Growing up, I knew my grandmother, Helen (Sharpe) Cooper – she died when I was 15. She always struck me as an unhappy person, but I knew nothing about early her life until I started exploring my family history, many years after her death. Losing her mother at the age of 7 clearly had a strong impact on her. She memorialized her mother in the names of her children. She gave her son (my father) the middle name Lockhart, and her daughter (my aunt) the middle name Clara.

So Clara Lockhart, who died at the early age of 31, lived on in the grandchildren she never knew.

52 Ancestors #6: Joseph Providence Richardson (1774-1846)

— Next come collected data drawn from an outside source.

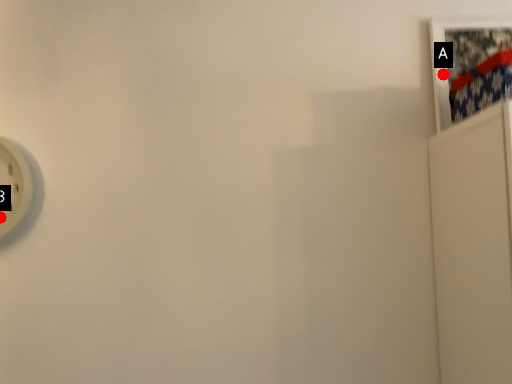 Question: Two points are circled on the image, labeled by A and B beside each circle. Which point is farther from the camera taking this photo?

Choices:
 (A) A is further
 (B) B is further

Answer: (A) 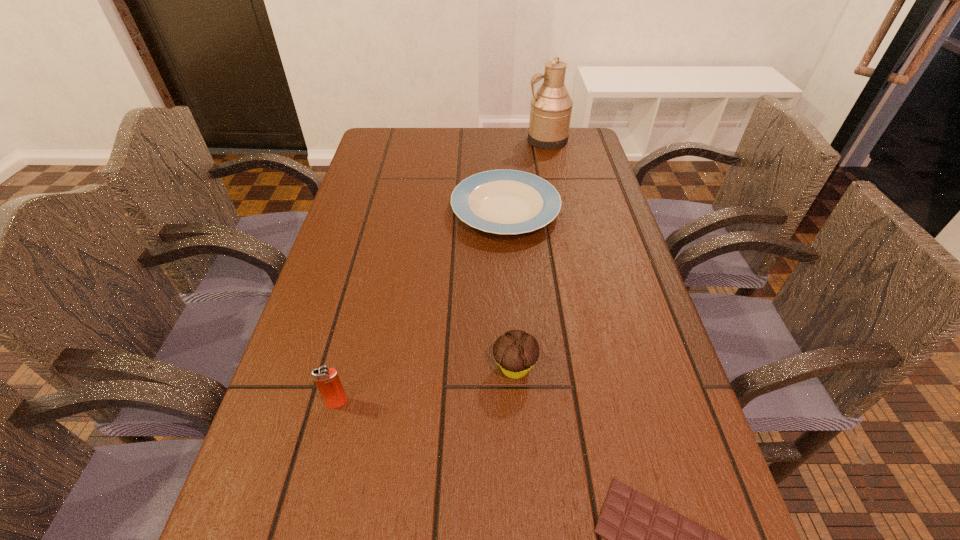 The image size is (960, 540). Find the location of `free space located 0.180m on the right of the third shortest object`. free space located 0.180m on the right of the third shortest object is located at coordinates (632, 368).

Where is `vacant region located on the front of the second farthest object`? This screenshot has width=960, height=540. vacant region located on the front of the second farthest object is located at coordinates (513, 323).

At what (x,y) coordinates should I click in order to perform the action: click on object positioned at the far edge. Please return your answer as a coordinate pair (x, y). Looking at the image, I should click on (550, 113).

Locate an element on the screen. This screenshot has height=540, width=960. object that is at the left edge is located at coordinates (327, 380).

At what (x,y) coordinates should I click in order to perform the action: click on pitcher that is at the right edge. Please return your answer as a coordinate pair (x, y). This screenshot has width=960, height=540. Looking at the image, I should click on (550, 113).

The height and width of the screenshot is (540, 960). Find the location of `plate present at the right edge`. plate present at the right edge is located at coordinates (497, 201).

Where is `object located in the far right corner section of the desktop`? Image resolution: width=960 pixels, height=540 pixels. object located in the far right corner section of the desktop is located at coordinates (550, 113).

Where is `vacant space at the far edge of the desktop`? The width and height of the screenshot is (960, 540). vacant space at the far edge of the desktop is located at coordinates (492, 151).

Where is `vacant space at the left edge of the desktop`? This screenshot has height=540, width=960. vacant space at the left edge of the desktop is located at coordinates (363, 258).

This screenshot has width=960, height=540. I want to click on free spot at the right edge of the desktop, so click(x=626, y=417). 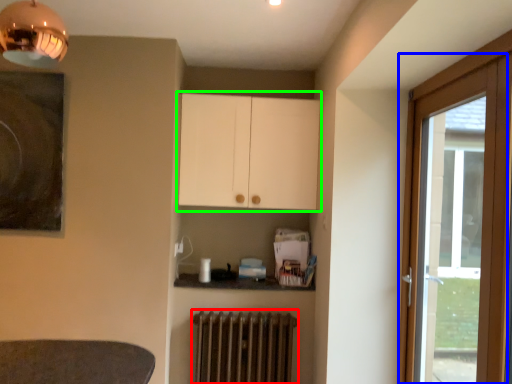 Question: Based on their relative distances, which object is nearer to radiator (highlighted by a red box)? Choose from door (highlighted by a blue box) and cabinetry (highlighted by a green box).

Choices:
 (A) door
 (B) cabinetry

Answer: (B) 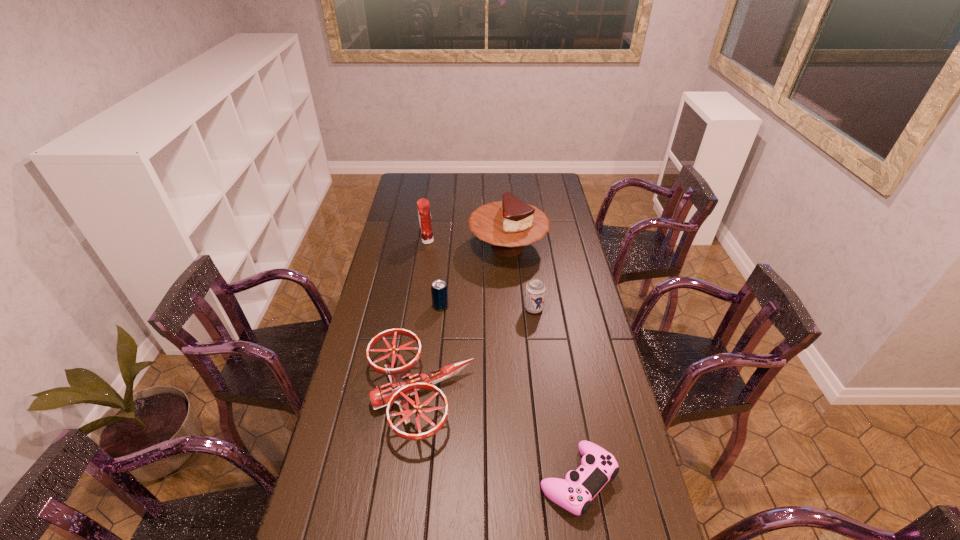 You are a GUI agent. You are given a task and a screenshot of the screen. Output one action in this format:
    pyautogui.click(x=<x>, y=<y>)
    Task: Click on the cake
    
    Given the screenshot: What is the action you would take?
    pyautogui.click(x=509, y=225)

Locate an element on the screen. Image resolution: width=960 pixels, height=540 pixels. condiment is located at coordinates (423, 205).

Image resolution: width=960 pixels, height=540 pixels. Find the location of `beer can`. beer can is located at coordinates (535, 289).

At what (x,y) coordinates should I click in order to perform the action: click on soda can. Please return your answer as a coordinate pair (x, y). This screenshot has width=960, height=540. Looking at the image, I should click on (439, 289).

This screenshot has height=540, width=960. I want to click on drone, so click(402, 384).

The image size is (960, 540). Identify the location of control. (598, 466).

This screenshot has height=540, width=960. Find the location of `vacant space situated 0.150m on the left of the cake`. vacant space situated 0.150m on the left of the cake is located at coordinates (435, 247).

You are a GUI agent. You are given a task and a screenshot of the screen. Output one action in this format:
    pyautogui.click(x=<x>, y=<y>)
    Task: Click on the vacant space located on the front of the condiment
    
    Given the screenshot: What is the action you would take?
    pyautogui.click(x=421, y=281)

Locate an element on the screen. The width and height of the screenshot is (960, 540). vacant space located 0.140m on the right of the beer can is located at coordinates (580, 309).

You are a GUI agent. You are given a task and a screenshot of the screen. Output one action in this format:
    pyautogui.click(x=<x>, y=<y>)
    Task: Click on the vacant area situated on the right of the soda can
    
    Given the screenshot: What is the action you would take?
    pyautogui.click(x=465, y=306) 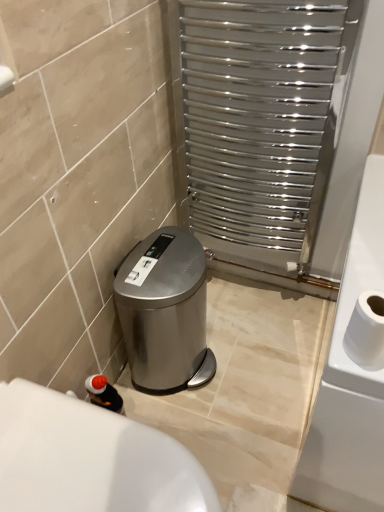 The image size is (384, 512). Describe the element at coordinates (90, 458) in the screenshot. I see `white glossy bath at lower left` at that location.

Describe the element at coordinates (265, 124) in the screenshot. I see `polished stainless steel radiator at upper right` at that location.

This screenshot has width=384, height=512. Identify the location of satin silver trash can at lower left. (165, 311).

What's the angular difference between polished stainless steel radiator at upper right and satin silver trash can at lower left's facing directions?

90.3 degrees separate the facing orientations of polished stainless steel radiator at upper right and satin silver trash can at lower left.

Is satin silver trash can at lower left at the back of polished stainless steel radiator at upper right?

No.

Considering the sizes of objects polished stainless steel radiator at upper right and satin silver trash can at lower left in the image provided, who is thinner, polished stainless steel radiator at upper right or satin silver trash can at lower left?

With smaller width is polished stainless steel radiator at upper right.

Locate an element on the screen. The width and height of the screenshot is (384, 512). waste container lying on the left of polished stainless steel radiator at upper right is located at coordinates (165, 311).

Is the position of white glossy bath at lower left more distant than that of satin silver trash can at lower left?

No, white glossy bath at lower left is closer to the camera.

Which is behind, point (44, 390) or point (200, 272)?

This week’s prompt for the 52 Ancestors challenge is “Favourite Name”. I’ve come across some great names in my family tree – names like Snowball, Silver and Submit. But none of these are in my direct line. Oh no, my direct line is full of Williams and Johns and Elizabeths and Sarahs, with the odd biblical name like Hezekiah and Mehitable thrown in for good measure. So I decided this week to go with my 5th great grandfather, Joseph Providence Richardson. While I don’t know a lot about him, what I do know explains the story behind his name.

Joseph was the son of John Christopher Richardson and Mary Flintoff. If you’ve been reading my blog and these names seem familiar, it’s because they were one of the sets of possible parents of another 5th great grandparent, Charlotte Richardson, who was the subject of my Mitochondrial DNA research. But unlike in that case, there is no question that Joseph was their son.

Yorkshire

John and Mary were both born in Yorkshire, England and were married 1765 in Hutton Rudby, Mary’s home town. Following the birth of their first two children, they left their homeland for a new life in the Colonies. They were among the over 1,000 immigrants from Yorkshire who settled in the Chignecto Isthmus (the neck of land between Nova Scotia and New Brunswick (Canada) between 1772 and 1775.

In April 1774, John, Mary and their two children, Christopher and Elizabeth, boarded the Providence in Newcastle-Upon-Tyne. There were 72 passengers on board. When it arrived in Halifax, Nova Scotia some 5 weeks later, there were 73.

That newborn, named Joseph Providence Richardson, was my ancestor.

The Richardsons settled in Sackville, New Brunswick, where Joseph became a farmer. He married Jane Patterson and they had 5 daughters and 3 sons, including my 4th great grandfather, John P. Richardson.

Joseph died on July 27, 1846, at the age of 72.

Joseph Richardson Gravestone
Photo courtesy of Mike Richardson. Used with permission.